A frequently requested feature now in: Autopilot

In terms of content, Starcom: Unknown Space has around half the content as Starcom: Nexus did at the start of its Early Access, at least in number of planet anomalies, explorable sectors and alien races. While it’s not important that Starcom: Unknown Space match Starcom: Nexus‘s content point for point, I want Early Access players to feel like they are getting enough gameplay for their money. The good news is that a lot of Starcom: Nexus‘s content was added in the last few months before entering Early Access, but I don’t want to get too focused on matching quantity at the expense of quality.
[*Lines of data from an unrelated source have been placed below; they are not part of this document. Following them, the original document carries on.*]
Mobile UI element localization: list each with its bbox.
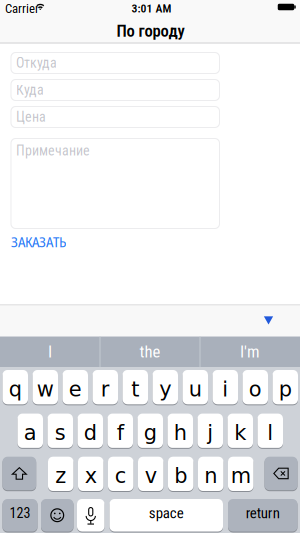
button[interactable]: a: [18, 413, 43, 448]
staticText: p: [279, 377, 292, 401]
staticText: I'm: [240, 342, 260, 362]
staticText: v: [145, 464, 157, 488]
staticText: Куда: [16, 82, 44, 98]
staticText: s: [55, 421, 66, 445]
staticText: space: [149, 504, 184, 522]
staticText: l: [267, 421, 273, 445]
button[interactable]: e: [62, 370, 88, 405]
staticText: q: [9, 377, 22, 401]
staticText: i: [222, 377, 228, 401]
button[interactable]: Numbers: [2, 498, 38, 532]
staticText: the: [140, 342, 160, 362]
button[interactable]: u: [182, 370, 208, 405]
button[interactable]: s: [48, 413, 73, 448]
staticText: o: [249, 377, 262, 401]
button[interactable]: ЗАКАЗАТЬ: [11, 232, 111, 250]
button[interactable]: i: [212, 370, 238, 405]
staticText: d: [84, 421, 97, 445]
button[interactable]: h: [168, 413, 193, 448]
staticText: z: [55, 464, 66, 488]
button[interactable]: q: [2, 370, 28, 405]
staticText: j: [207, 421, 213, 445]
staticText: f: [117, 421, 124, 445]
button[interactable]: w: [32, 370, 58, 405]
button[interactable]: o: [242, 370, 268, 405]
button[interactable]: the: [100, 336, 200, 367]
button[interactable]: I: [0, 336, 100, 367]
button[interactable]: b: [168, 456, 194, 492]
button[interactable]: x: [78, 456, 104, 492]
staticText: m: [231, 464, 251, 488]
button[interactable]: Emoji: [41, 498, 74, 532]
staticText: e: [69, 377, 82, 401]
button[interactable]: m: [228, 456, 254, 492]
button[interactable]: c: [108, 456, 134, 492]
staticText: По городу: [116, 21, 184, 41]
staticText: I: [48, 342, 52, 362]
staticText: 123: [10, 505, 30, 522]
staticText: k: [234, 421, 246, 445]
staticText: Откуда: [16, 55, 57, 71]
staticText: y: [159, 377, 171, 401]
button[interactable]: I'm: [200, 336, 300, 367]
staticText: Примечание: [16, 142, 90, 159]
button[interactable]: z: [48, 456, 74, 492]
staticText: Carrier: [5, 1, 39, 16]
staticText: w: [37, 377, 54, 401]
button[interactable]: r: [92, 370, 118, 405]
button[interactable]: t: [122, 370, 148, 405]
button[interactable]: Dictate: [77, 498, 104, 532]
button[interactable]: Shift: [2, 456, 36, 491]
button[interactable]: n: [198, 456, 224, 492]
staticText: t: [131, 377, 139, 401]
button[interactable]: v: [138, 456, 164, 492]
button[interactable]: l: [258, 413, 283, 448]
staticText: 3:01 AM: [132, 2, 172, 15]
staticText: r: [101, 377, 110, 401]
staticText: n: [204, 464, 217, 488]
button[interactable]: Dismiss keyboard: [264, 316, 273, 324]
button[interactable]: Примечание: [10, 138, 220, 229]
staticText: a: [24, 421, 37, 445]
button[interactable]: y: [152, 370, 178, 405]
button[interactable]: d: [78, 413, 103, 448]
button[interactable]: return: [228, 498, 298, 532]
staticText: ЗАКАЗАТЬ: [11, 231, 66, 252]
staticText: b: [174, 464, 187, 488]
staticText: return: [246, 504, 280, 522]
staticText: h: [174, 421, 187, 445]
button[interactable]: Delete: [264, 456, 298, 491]
button[interactable]: f: [108, 413, 133, 448]
button[interactable]: k: [228, 413, 253, 448]
button[interactable]: j: [198, 413, 223, 448]
staticText: x: [85, 464, 97, 488]
button[interactable]: space: [110, 498, 223, 532]
staticText: u: [189, 377, 202, 401]
button[interactable]: g: [138, 413, 163, 448]
staticText: Цена: [16, 109, 46, 125]
button[interactable]: p: [272, 370, 298, 405]
button[interactable]: Откуда: [10, 52, 220, 74]
button[interactable]: Цена: [10, 106, 220, 128]
staticText: g: [144, 421, 157, 445]
button[interactable]: Куда: [10, 79, 220, 101]
staticText: c: [115, 464, 127, 488]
So it’s still too soon to be able to announce an Early Access date, but I feel like progress is going very well.

Until next update!
Kevin

Closed Beta News



I spent most of the last week testing and fixing bugs in preparation for the next round of Closed Betas. By Wednesday I had a release candidate and have now started to send out batches of invites. So far, I've already received a lot of valuable feedback. There do not appear to be any serious game-breaking bugs that should prevent the larger beta from proceeding, so I'll be sending out additional larger rounds of invites over the weekend.

One person reported the invite being flagged as spam, so double-check your spam folder.
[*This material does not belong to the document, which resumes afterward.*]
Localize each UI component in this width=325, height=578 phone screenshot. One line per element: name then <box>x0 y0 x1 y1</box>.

If you don't get an invite, don't worry, there will be more rounds before the game enters Early Access. Also, there's another opportunity for playtesters:

Observing a player experience the game for the first time visually can sometimes identify issues that analytics data and feedback submissions can't. During the development of Starcom: Nexus, there were issues that I identified for the first time only after watching a player play the game at a convention. I haven't done any conventions for Starcom: Unknown Space, so I'm lacking data in this area.

If you know how to record and upload a video playthrough to YouTube, but haven't received an invite, let me know by emailing me at [email protected] and I'll get you access. You don't need to be a professional streamer: I just want to observe some candid first-time player experiences.

One final note, there are a number of Steam key "scammers" who try to get keys not to play games, but to resell the keys after the game launches. To combat this, all playtest keys are not for resale: they activate the playtest product version.